/---

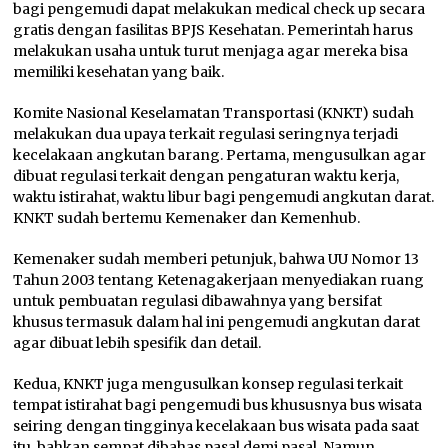
bagi pengemudi dapat melakukan medical check up secara
gratis dengan fasilitas BPJS Kesehatan. Pemerintah harus
melakukan usaha untuk turut menjaga agar mereka bisa
memiliki kesehatan yang baik.
Komite Nasional Keselamatan Transportasi (KNKT) sudah
melakukan dua upaya terkait regulasi seringnya terjadi
kecelakaan angkutan barang. Pertama, mengusulkan agar
dibuat regulasi terkait dengan pengaturan waktu kerja,
waktu istirahat, waktu libur bagi pengemudi angkutan darat.
KNKT sudah bertemu Kemenaker dan Kemenhub.
Kemenaker sudah memberi petunjuk, bahwa UU Nomor 13
Tahun 2003 tentang Ketenagakerjaan menyediakan ruang
untuk pembuatan regulasi dibawahnya yang bersifat
khusus termasuk dalam hal ini pengemudi angkutan darat
agar dibuat lebih spesifik dan detail.
Kedua, KNKT juga mengusulkan konsep regulasi terkait
tempat istirahat bagi pengemudi bus khususnya bus wisata
seiring dengan tingginya kecelakaan bus wisata pada saat
itu, bahkan sempat dibahas pasal demi pasal. Namun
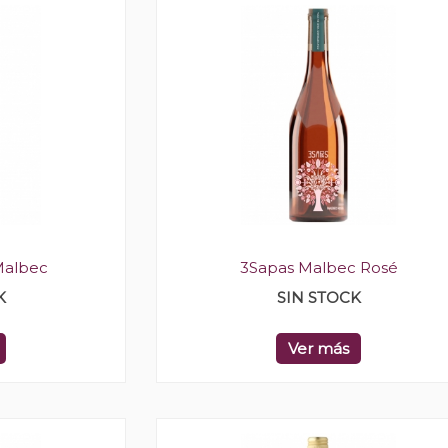
Malbec
3Sapas Malbec Rosé
K
SIN STOCK
Ver más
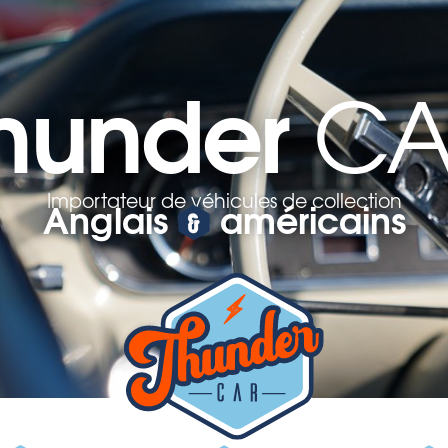
hunder
CA
Importateur de véhicules de collection
Anglais
américains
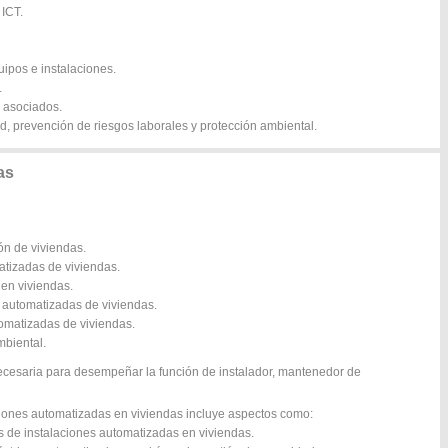
 ICT.
uipos e instalaciones.
.
s asociados.
d, prevención de riesgos laborales y protección ambiental.
as
ón de viviendas.
atizadas de viviendas.
 en viviendas.
s automatizadas de viviendas.
tomatizadas de viviendas.
mbiental.
ecesaria para desempeñar la función de instalador, mantenedor de
ciones automatizadas en viviendas incluye aspectos como:
s de instalaciones automatizadas en viviendas.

\---

Could you please return the entries above exactly, minus the pictures?

## [Response box]
bagi pengemudi dapat melakukan medical check up secara
gratis dengan fasilitas BPJS Kesehatan. Pemerintah harus
melakukan usaha untuk turut menjaga agar mereka bisa
memiliki kesehatan yang baik.
Komite Nasional Keselamatan Transportasi (KNKT) sudah
melakukan dua upaya terkait regulasi seringnya terjadi
kecelakaan angkutan barang. Pertama, mengusulkan agar
dibuat regulasi terkait dengan pengaturan waktu kerja,
waktu istirahat, waktu libur bagi pengemudi angkutan darat.
KNKT sudah bertemu Kemenaker dan Kemenhub.
Kemenaker sudah memberi petunjuk, bahwa UU Nomor 13
Tahun 2003 tentang Ketenagakerjaan menyediakan ruang
untuk pembuatan regulasi dibawahnya yang bersifat
khusus termasuk dalam hal ini pengemudi angkutan darat
agar dibuat lebih spesifik dan detail.
Kedua, KNKT juga mengusulkan konsep regulasi terkait
tempat istirahat bagi pengemudi bus khususnya bus wisata
seiring dengan tingginya kecelakaan bus wisata pada saat
itu, bahkan sempat dibahas pasal demi pasal. Namun
Malbec
3Sapas Malbec Rosé
K
SIN STOCK
Ver más
hunder
CA
Importateur de véhicules de collection
Anglais
américains
 ICT.
uipos e instalaciones.
.
s asociados.
d, prevención de riesgos laborales y protección ambiental.
as
ón de viviendas.
atizadas de viviendas.
 en viviendas.
s automatizadas de viviendas.
tomatizadas de viviendas.
mbiental.
ecesaria para desempeñar la función de instalador, mantenedor de
ciones automatizadas en viviendas incluye aspectos como:
s de instalaciones automatizadas en viviendas.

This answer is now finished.